In 2023, Sarkar was part of a team that, with the help of the JVST, smelled what could be the scent of life on K2-18b, an exoplanet approximately 120 light-years from Earth.
The telescope detected "the tiniest hint," Sarkar says, of dimethyl sulfide (DMS), which is sometimes considered one of the main components that produce the "smell of the sea."
"K2-18b is interesting for a number of reasons," says Sarkar.
"It is part of a larger group of exoplanets called sub-Neptunes."
Larger than Earth but smaller than Neptune, sub-Neptunes are the most common type of planet in the galaxy and, despite their abundance, much about them remains a mystery.
"There are some big questions about sub-Neptunes," says Sarkar.
"Why don't they exist in our solar system? And what are they made of?"
One way to try to understand them better, according to Sarkar, is to study their atmosphere.
"K2-18b was known to be a good target for that."
K2-18b is, in theory, a "hycean" world, a habitable exoplanet covered in an ocean.
In 2025, Sarkar and his colleagues reanalyzed K2-18b's atmosphere—and found even stronger traces of atmospheric chemicals that, as far as we know, are produced only by life—specifically phytoplankton and other marine organisms.
According to the researchers, the atmosphere of K2-18b may contain DMS and/or dimethyl disulfide (DMDS).
"At this point, we don't know of any non-biological processes that can produce these chemicals in large quantities.
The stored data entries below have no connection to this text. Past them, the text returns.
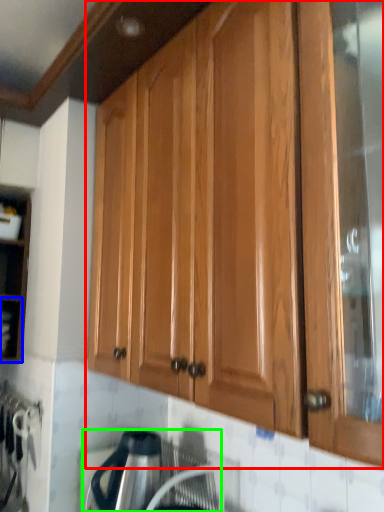 Question: Which object is positioned closest to cabinetry (highlighted by a red box)? Select from shelf (highlighted by a blue box) and appliance (highlighted by a green box).

Choices:
 (A) shelf
 (B) appliance

Answer: (B) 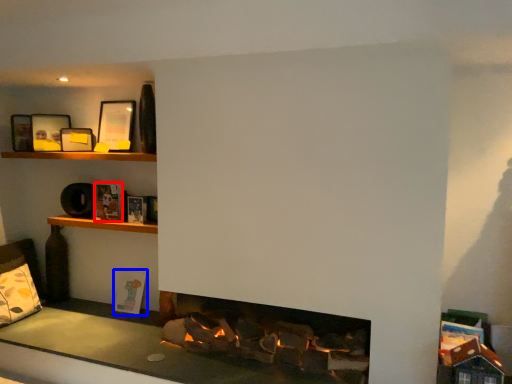 Question: Among these objects, which one is nearest to the camera, book (highlighted by a red box) or book (highlighted by a blue box)?

Choices:
 (A) book
 (B) book

Answer: (A) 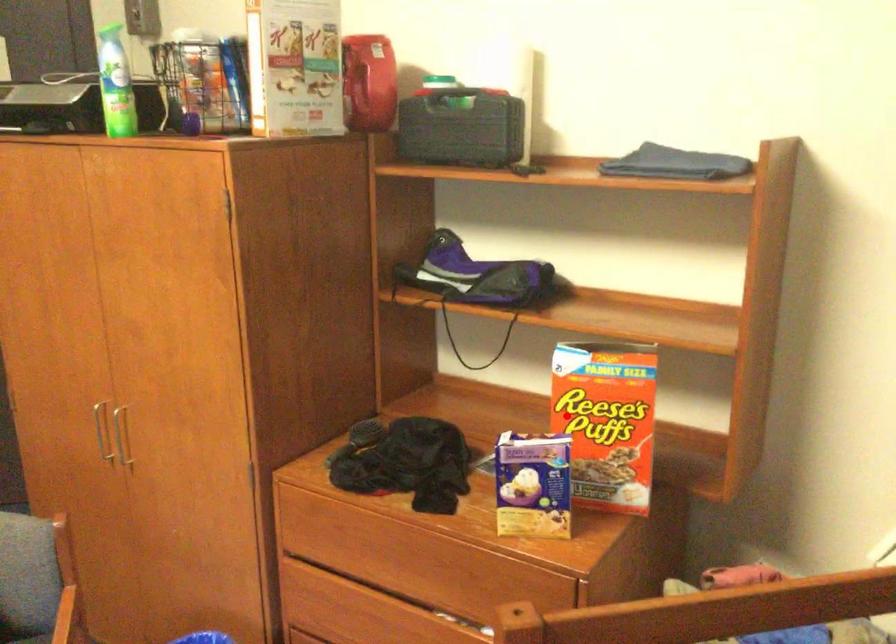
Certainly on Earth, it's very, very clear that DMS and DMDS are produced by biology. They're very specific bio-fingerprints from that perspective," says Sarkar.
And with concentrations 10.000 times higher than those found in Earth's atmosphere, the findings suggest that K2-18b could have an ocean "twitching with life," Sarkar says.
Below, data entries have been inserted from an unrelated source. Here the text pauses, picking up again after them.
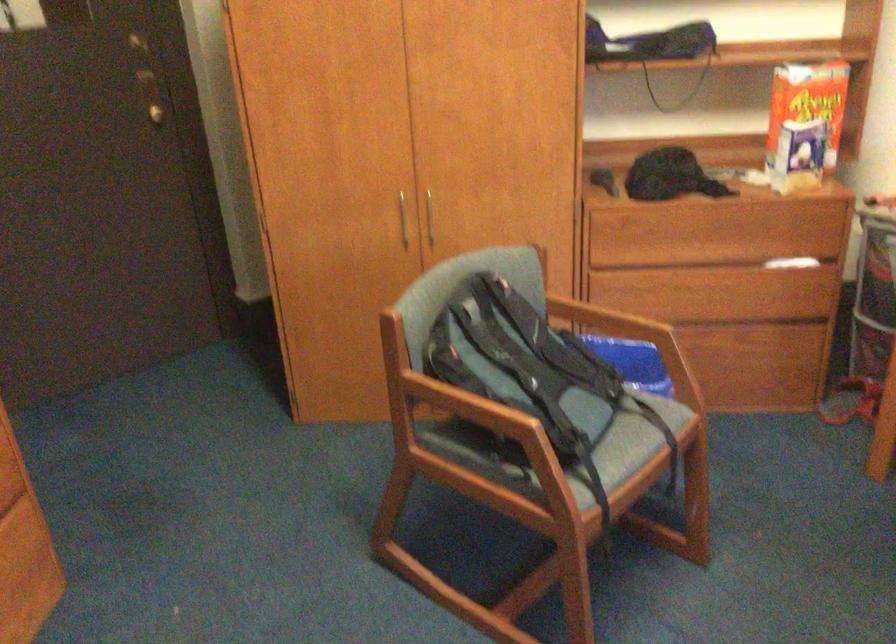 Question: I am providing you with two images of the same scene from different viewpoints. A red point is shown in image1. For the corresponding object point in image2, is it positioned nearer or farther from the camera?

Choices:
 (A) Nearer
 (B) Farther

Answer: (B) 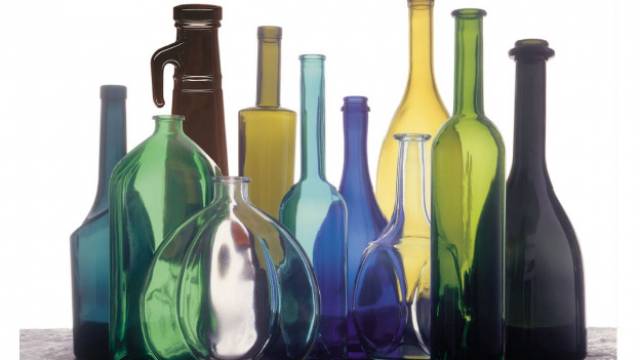 Locate an element on the screen. The image size is (640, 360). five most left glass bottles is located at coordinates point(268,131), point(248,245), point(209,126), point(180,189), point(102,226). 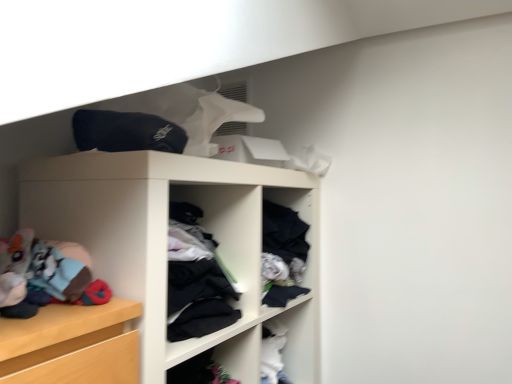 Question: In the image, is black matte cap at upper center on the left side or the right side of white matte shelf at center?

Choices:
 (A) left
 (B) right

Answer: (A)

Question: In the image, is black matte cap at upper center positioned in front of or behind white matte shelf at center?

Choices:
 (A) behind
 (B) front

Answer: (A)

Question: Considering the positions of black matte cap at upper center and white matte shelf at center in the image, is black matte cap at upper center wider or thinner than white matte shelf at center?

Choices:
 (A) wide
 (B) thin

Answer: (B)

Question: From a real-world perspective, is white matte shelf at center physically located above or below black matte cap at upper center?

Choices:
 (A) above
 (B) below

Answer: (B)

Question: From the image's perspective, is white matte shelf at center above or below black matte cap at upper center?

Choices:
 (A) below
 (B) above

Answer: (A)

Question: Considering the relative positions of white matte shelf at center and black matte cap at upper center in the image provided, is white matte shelf at center to the left or to the right of black matte cap at upper center?

Choices:
 (A) right
 (B) left

Answer: (A)

Question: In the image, is white matte shelf at center positioned in front of or behind black matte cap at upper center?

Choices:
 (A) front
 (B) behind

Answer: (A)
But, he warns, it is possible that the chemicals come from abiotic sources and more research is needed.
However, he adds, if K2-18b is indeed a habitable ocean world, "then it fits into that picture, because then we have marine life potentially producing this molecule that, on Earth, binds to marine life."
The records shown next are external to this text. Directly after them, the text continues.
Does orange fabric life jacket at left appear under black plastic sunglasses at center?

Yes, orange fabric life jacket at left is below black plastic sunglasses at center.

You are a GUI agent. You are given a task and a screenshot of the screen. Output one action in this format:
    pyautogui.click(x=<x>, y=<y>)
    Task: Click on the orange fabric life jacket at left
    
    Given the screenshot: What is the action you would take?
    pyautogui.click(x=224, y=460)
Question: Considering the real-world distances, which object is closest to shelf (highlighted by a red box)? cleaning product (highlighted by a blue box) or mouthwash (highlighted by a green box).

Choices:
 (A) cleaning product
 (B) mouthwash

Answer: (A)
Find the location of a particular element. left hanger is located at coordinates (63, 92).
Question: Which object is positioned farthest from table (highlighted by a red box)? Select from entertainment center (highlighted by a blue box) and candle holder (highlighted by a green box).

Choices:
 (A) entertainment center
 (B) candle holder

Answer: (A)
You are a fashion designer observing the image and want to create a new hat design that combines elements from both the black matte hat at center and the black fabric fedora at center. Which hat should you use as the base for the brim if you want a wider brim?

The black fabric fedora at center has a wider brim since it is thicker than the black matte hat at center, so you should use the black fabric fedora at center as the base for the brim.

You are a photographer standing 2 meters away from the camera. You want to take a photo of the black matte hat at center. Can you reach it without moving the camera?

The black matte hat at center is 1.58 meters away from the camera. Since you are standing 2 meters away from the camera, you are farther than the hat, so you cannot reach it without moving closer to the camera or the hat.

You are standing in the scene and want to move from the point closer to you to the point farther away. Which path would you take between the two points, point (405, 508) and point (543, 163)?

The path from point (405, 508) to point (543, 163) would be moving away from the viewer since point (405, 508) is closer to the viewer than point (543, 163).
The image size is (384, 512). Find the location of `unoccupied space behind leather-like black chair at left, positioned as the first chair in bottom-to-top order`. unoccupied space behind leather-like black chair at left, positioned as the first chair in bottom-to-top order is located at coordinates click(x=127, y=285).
So, perhaps it's not necessary to travel to space to experience what it actually smells like.
Many of the smells of space are familiar to us and can be found right here on Earth – and several people have attempted to recreate the smell of space, including Barsenil.
When I stick my own nose into her Mars scent cocoon at the Natural History Museum – I smell rust, dust, and a hint of damp.
The smell brings back memories: the back corner of the garage, with piles of cardboard boxes filled with once-beloved books and pieces of wood from generations-old furniture.
The homely smell of childhood.
But perhaps the greatest fragrant treasure of all is not to be found in distant space, but here on Earth.
There is nothing like the smell of our own planet, claims Sharman.
She describes returning home in 1991, still very much alive in her mind.
"It was late May, so even in Central Asia, the ground wasn't completely dry by the time we returned to Earth."
As it landed, the spacecraft bounced "quite a bit," crushing plants on the ground below.
"We landed on a vegetation of wormwood bushes in Kazakhstan," Sharman recalls.
"The rush of fresh air when we opened the lid was fantastic. It smelled wonderful, absolutely wonderful."